Task statement:
There is a line containing "that there is" in the entries below. Repeat that line and every line after it exactly, and nothing more.

▬▬▬▬▬▬

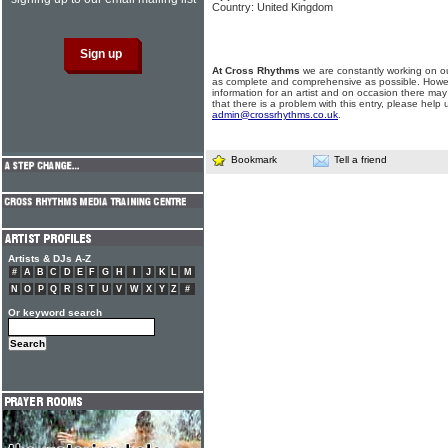
Country: United Kingdom
At Cross Rhythms
we are constantly working on ou
as complete and comprehensive as possible. Howe
information for an artist and on occasion there may
that there is a problem with this entry, please help 
admin@crossrhythms.co.uk
.
Bookmark
Tell a friend
Artists & DJs A-Z
#
A
B
C
D
E
F
G
H
I
J
K
L
M
N
O
P
Q
R
S
T
U
V
W
X
Y
Z
#
Or keyword search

▬▬▬▬▬▬

Reply to the exercise:
that there is a problem with this entry, please help 
admin@crossrhythms.co.uk
.
Bookmark
Tell a friend
Artists & DJs A-Z
#
A
B
C
D
E
F
G
H
I
J
K
L
M
N
O
P
Q
R
S
T
U
V
W
X
Y
Z
#
Or keyword search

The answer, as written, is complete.